Machete is Real

Robert Rodriguez has seriously done a 180 on us, the man responsible for starting in low-budget filmmaking and making an awesome first film as a result (El Mariachi), only to eventually get big enough that he could develop his own studio and go on to make summer blockbusting hits (Spy Kids, Sin City), has turned his three-minute fake trailer from Grindhouse into a real-live chop ’em up film.

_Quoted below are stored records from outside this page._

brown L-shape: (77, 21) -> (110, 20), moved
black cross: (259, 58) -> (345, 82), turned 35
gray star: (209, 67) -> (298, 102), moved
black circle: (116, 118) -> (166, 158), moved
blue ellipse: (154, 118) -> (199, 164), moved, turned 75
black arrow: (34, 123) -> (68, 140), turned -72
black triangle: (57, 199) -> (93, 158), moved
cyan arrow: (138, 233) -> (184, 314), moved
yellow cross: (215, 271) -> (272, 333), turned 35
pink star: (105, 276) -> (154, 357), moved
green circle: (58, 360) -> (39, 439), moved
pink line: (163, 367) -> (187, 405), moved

Yep, if you’ve seen Grindhouse, you know how awesome Planet Terror was (in comparison to the crescendo of a film Quentin Tarantino offered – Death Proof). Don’t get me wrong, Death Proof is awesome too, but not when played after Planet Terror. Those two films should not be played back-to-back. But I digress, if you’ve seen Grindhouse, you no doubt recall the story of Machete and who the titular character is; it was quite memorable for its purpose. Well, Danny Trejo is back for the feature and so are some other familiar faces.*

Hopefully though, before this hits theaters on Labor Day, Rodriguez will spend a little more money on it than it looks like he has, and at least get the post department (wait, isn’t that him?) to apply some more “dust and scratches” filter to this thing, cause right now it’s not looking so grindhousey, it’s just looking poorly made.

*Not to mention: Michelle Rodriguez, Jessica Alba, Robert De Niro, Lindsay Lohan, Steven Segal, Don Johnson, Rose McGowan, Tom Savini and Cheech Marin!

Grindhouse

Before I heard that the Weinstein’s wanted to separate the conjoined filmic twins that are Death Proof and Planet Terror, I had almost forgotten I’d even saw and thoroughly enjoyed the exploitation opus. But to split the children up and take them away from their parent? For shame. The whole idea behind Quentin Tarantino and Robert Rodriguez’s double feature was to bring back the advent of the grindhouse theater.

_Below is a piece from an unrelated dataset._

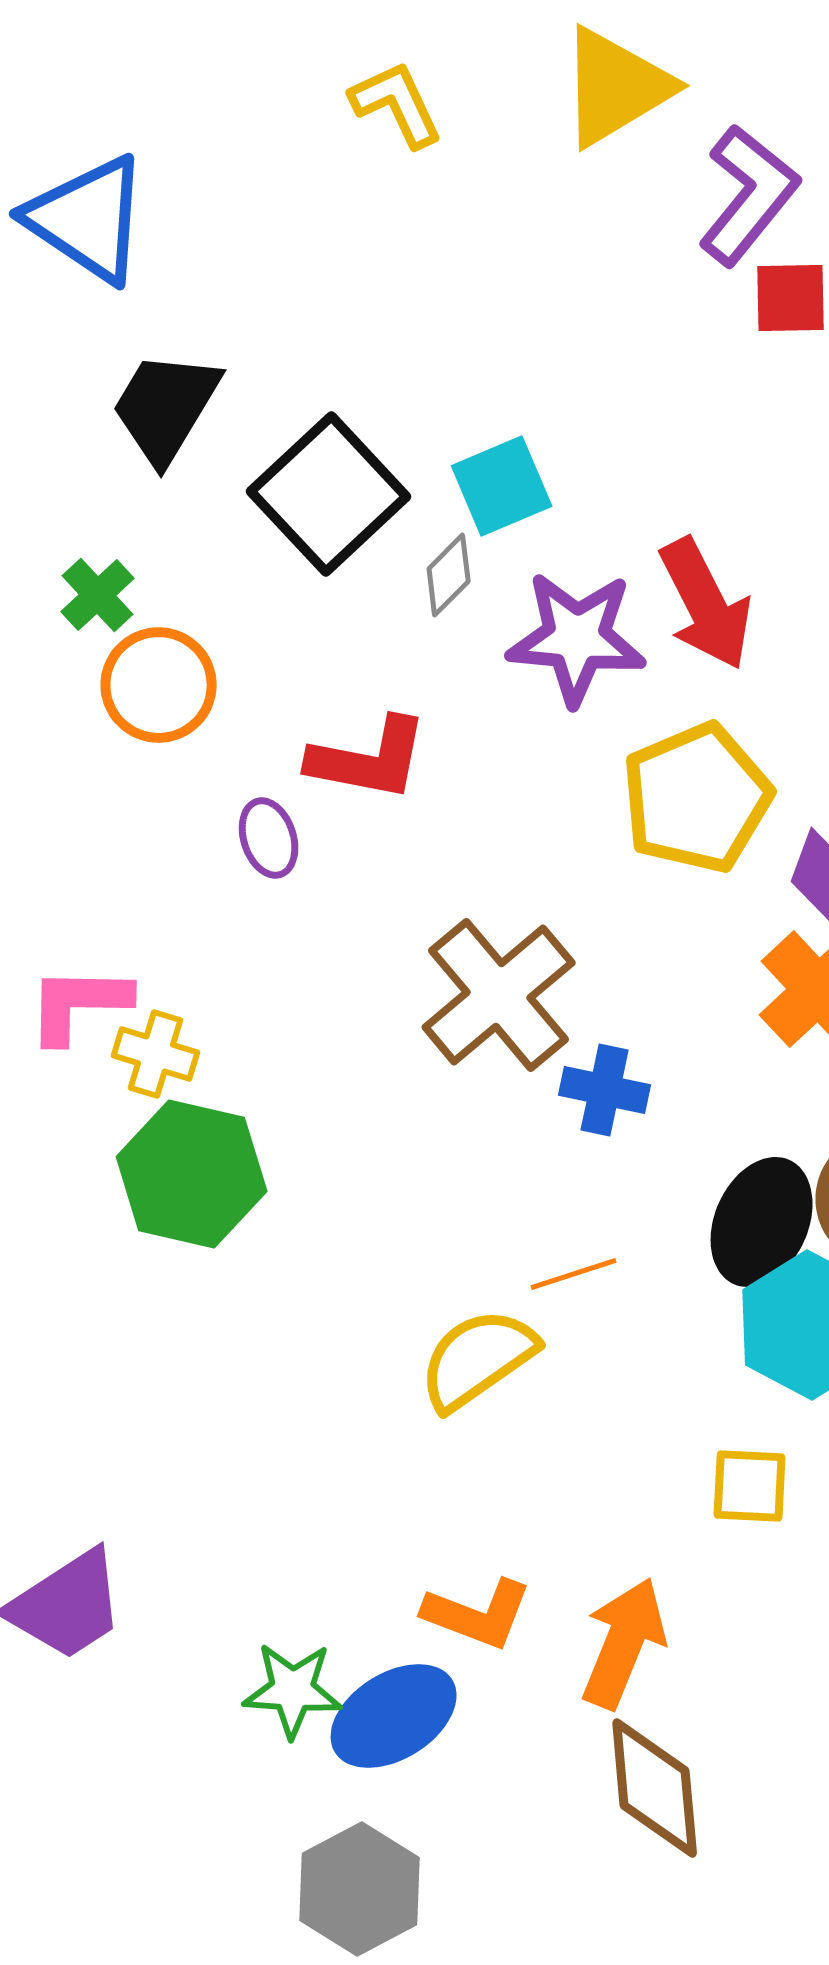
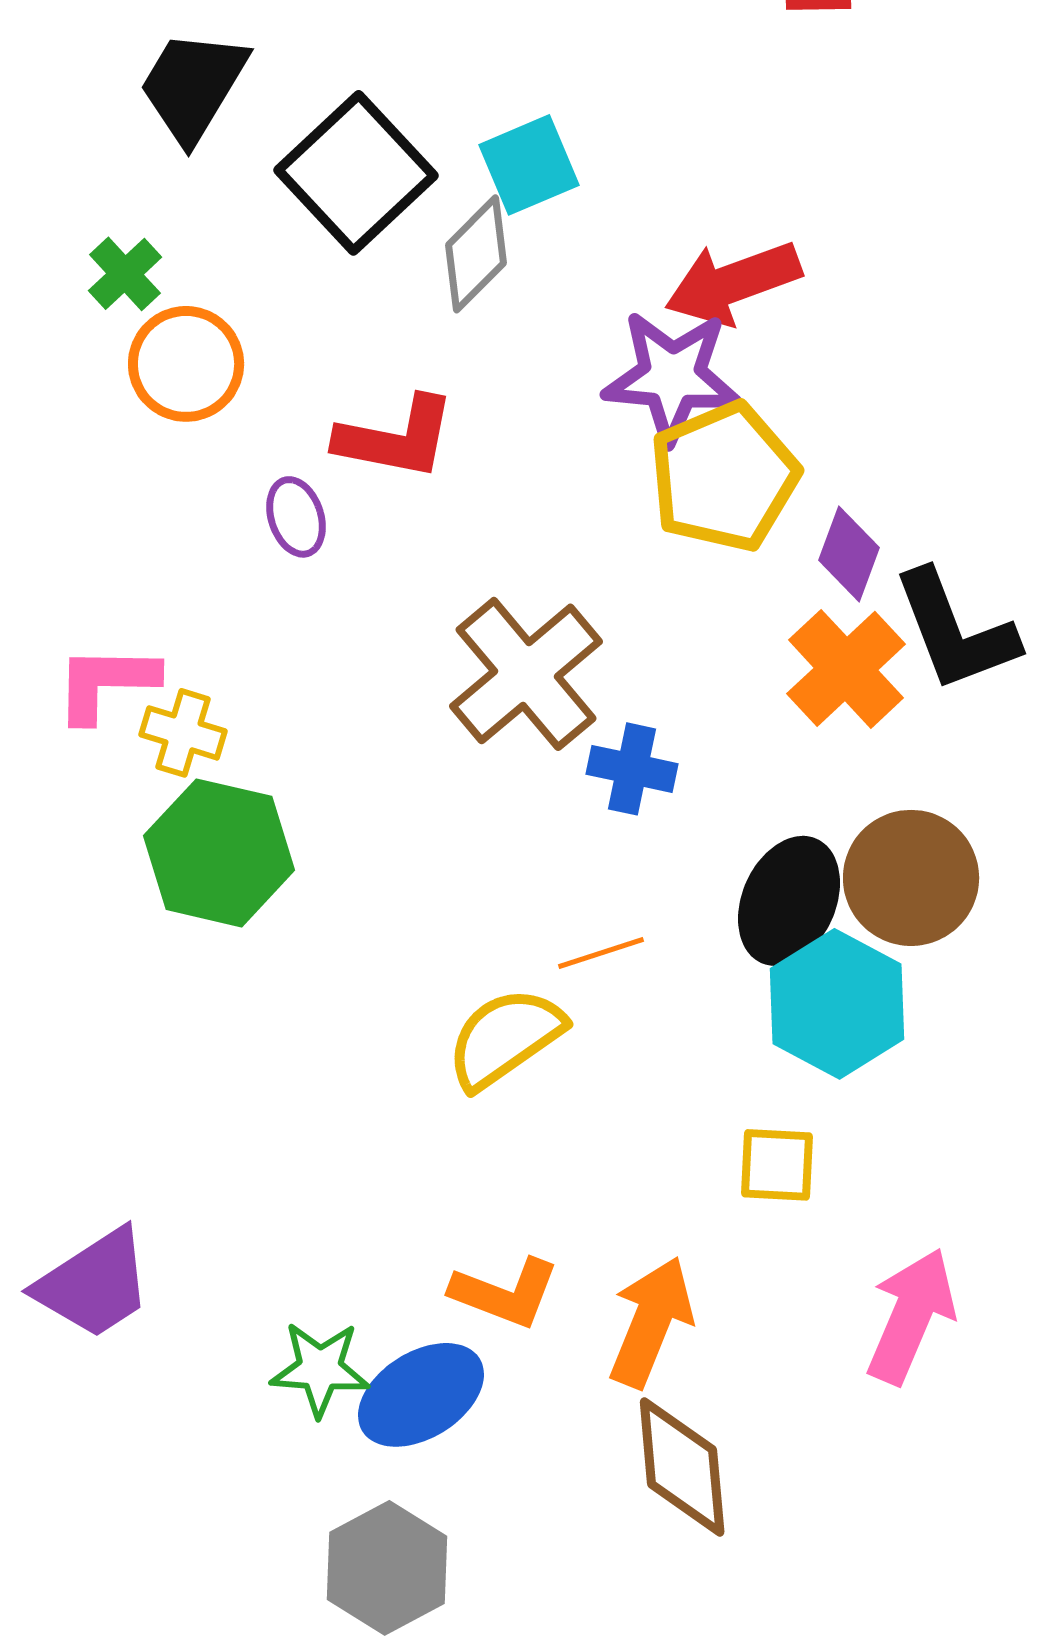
gray diamond: (449, 575) -> (476, 254), size x1.4
red arrow: (706, 604) -> (733, 283), turned 97
purple star: (577, 638) -> (672, 377), moved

A grindhouse theater was generally the name for a badly run theater which played numerous low budget, B-movie or exploitation films in such copious amounts and so often, that they were said to “grind” out of the projectors. Most famously found in New York City or Los Angeles, these theaters are (according to both directors) where they grew up, other than the drive-in theaters.

So, little explanation is needed to realize that Tarantino and Rodriguez’s idea for this film, was one of completion, even going so far as to fill the space between both films with fake trailers for horrific goodies such as “Werewolf Women of S.S.,” “Don’t,” and a fake commercial for the chicken restaurant down the street from the theater. Without the experience of watching these films as a double feature, the films themselves would be too disposable in the haphazard cinema of today.

Death Proof in the grand scheme of things really cannot be removed from this film because, unless Tarantino re-edits it, the pace is too meandering to be a palpable audience pleaser. There’s a nice payoff at the end, but the wait for it would be too long for an audience which only sat down thirty minutes ago, however, within the roomy confines of a three hour feature, it offers a great come-down from the preceding kill-fest Planet Terror.


Planet Terror
is the real “grindhouse” throwback here though, with its Hollywood actor cameos, excessive gore, dopey end-of-the-world plot, unusual-but-hip love story, stylized comedy and great use of distressed film stock. Rodriguez’s Terror could almost be cut from the same cloth as many of the late seventies, early eighties horror flicks which became so coveted during that time. But Tarantino’s entry with Death Proof is an important dissertation on women in exploitation films around about that same time.


There were a large number of exploitation films that tried to be serious or realistic. Likely inspired by the cinema of the time, largely handheld, avant-garde, gritty and realistic, these exploitative films just went the extra mile. Some were steeped in story and dialogue, losing all hope for being truly crowd pleasers even with the sporadic jaunts of sex or violence. Tarantino’s film takes the best of those and rolls them into one with his jazzy blend of Reservoir Dogs roundtable dialog, shifty chapter-like narrative, and blunt, plausible, ultra-violence.

Bottom line: See these films together, or don’t see them at all.